5. Edge cases and failure modes
- Zero silent failures. Every failure mode must be visible to a human or a log.
- What does first use look like? Empty state? Error state? Offline?
- What breaks at 10x scale? At 100x?
- What assumptions in the plan would be catastrophic if wrong?
Output format
Return the review as markdown. Do not wrap the whole report in ASCII boxes or code fences — render as normal markdown so headings and checklists display correctly.
## Plan Pressure Test — {mode}
**Plan reviewed:** {file path or short description}
**Verdict:** STRONG / NEEDS REFINEMENT / RETHINK
### Strengths
- {what the plan gets right — be specific, not generic}
### Concerns
- 🔴 **Critical:** {blocking issue — plan should not proceed without addressing}
- 🟡 **Warning:** {significant risk — plan can proceed but risk should be named}
- 🔵 **Suggestion:** {improvement opportunity — optional but worth considering}
### Scope decisions
Each item is an explicit opt-in. The user picks.
- [ ] **Add:** {expansion — what, why, rough cost}
- [ ] **Cut:** {reduction — what, why, what it unlocks}
- [ ] **Defer:** {split for later — what, why, and what trigger brings it back}
### Next steps
1. {concrete, orderable action}
2. ...
Verdict definitions
- STRONG — plan is sound. Minor suggestions only. Proceed.
- NEEDS REFINEMENT — plan is viable but has at least one significant gap. Address warnings before building.
- RETHINK — plan has a critical flaw, wrong problem framing, or better alternative. Do not proceed until the core is revised.
Rules
- Never silently change scope.
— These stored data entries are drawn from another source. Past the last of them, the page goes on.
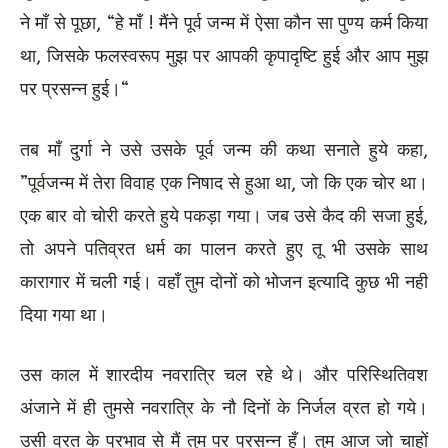
ने माँ से पूछा, “हे माँ ! मैंने पूर्व जन्म में ऐसा कौन सा पुण्य कर्म किया
था, जिसके फलस्वरूप मुझ पर आपकी कृपादृष्टि हुई और आप मुझ
पर प्रसन्न हुई।“
तब माँ दुर्गा ने उसे उसके पूर्व जन्म की कथा सनाते हुये कहा,
”पूर्वजन्म में तेरा विवाह एक निषाद से हुआ था, जो कि एक चोर था।
एक बार वो चोरी करते हुये पकड़ा गया। जब उसे कैद की सजा हुई,
तो अपने पतिव्रत धर्म का पालन करते हुए तू भी उसके साथ
कारागार में चली गई। वहाँ तुम दोनों को भोजन इत्यादि कुछ भी नही
दिया गया था।
उस काल में शारदीय नवरात्रि चल रहे थे। और परिस्थितिवश
अंजाने में ही तुमसे नवरात्रि के नौ दिनों के निर्जल व्रत हो गये।
उसी व्रत के प्रभाव से मैं तुम पर प्रसन्न हूँ। तुम आज जो चाहों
Every addition, cut, or deferral is an explicit opt-in item in the output.
- Always produce at least one scope decision or concrete concern. If the plan looks genuinely perfect, the review failed to look hard enough.
- Be willing to say "scrap it." RETHINK is a valid verdict. Recommending a different plan entirely is sometimes the correct answer.
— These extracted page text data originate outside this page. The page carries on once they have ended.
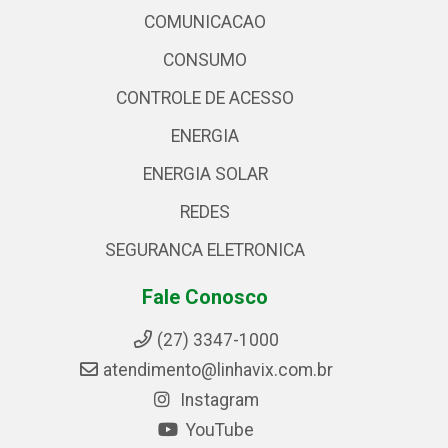
COMUNICACAO
CONSUMO
CONTROLE DE ACESSO
ENERGIA
ENERGIA SOLAR
REDES
SEGURANCA ELETRONICA
Fale Conosco
(27) 3347-1000
atendimento@linhavix.com.br
Instagram
YouTube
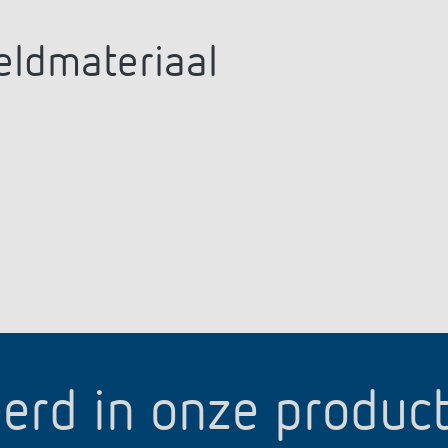
eldmateriaal
erd in onze produc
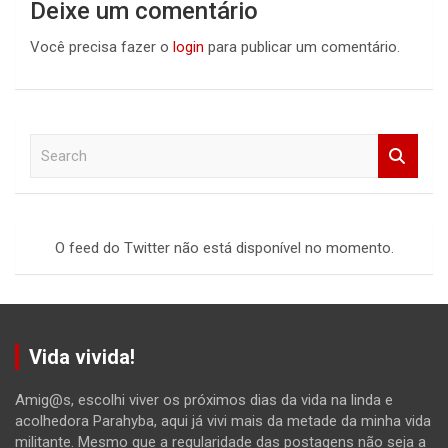
Deixe um comentário
Você precisa fazer o
login
para publicar um comentário.
S
e
a
r
c
O feed do Twitter não está disponível no momento.
h
Vida vivida!
Amig@s, escolhi viver os próximos dias da vida na linda e
acolhedora Parahyba, aqui já vivi mais da metade da minha vida
militante. Mesmo que a regularidade das postagens não seja a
- Push toward the user, the job to be done, and the bottleneck. Not toward elegance, completeness, or engineering taste.
- ASCII diagrams welcome for complex flows or decision trees. Keep them small.
- No code. If a concern requires a code example, describe the shape in prose, not an implementation.
Example
Input plan (condensed):
Add a notification system. Users get emails when any of: a comment is posted, a task is assigned, a deadline is near, a teammate joins, a file is uploaded. Preferences page lets users toggle each type. 2-week estimate.
Output (condensed):
Plan Pressure Test — SELECTIVE EXPANSION
Plan reviewed: Notification system proposal
Verdict: NEEDS REFINEMENT
Strengths
- Clear enumeration of notification types up front — avoids scope drift mid-build.
- Preference toggles anticipate the "too many emails" failure mode.
Concerns
- 🔴 Critical: No digest or throttling strategy. Five event types × active teams = inbox flooding on week one. This is the failure mode that kills notification systems.
- 🟡 Warning: "Deadline is near" is undefined. 1 hour? 1 day? This is a product decision hiding as an implementation detail.
- 🔵 Suggestion: In-app notifications are not in scope but are usually cheaper to ship and more valued than email.
Scope decisions
Next steps
- Decide digest vs. instant as the default before writing any code.
- Define "deadline is near" as a concrete rule.
- Re-estimate after cut/defer decisions — likely closer to 1 week.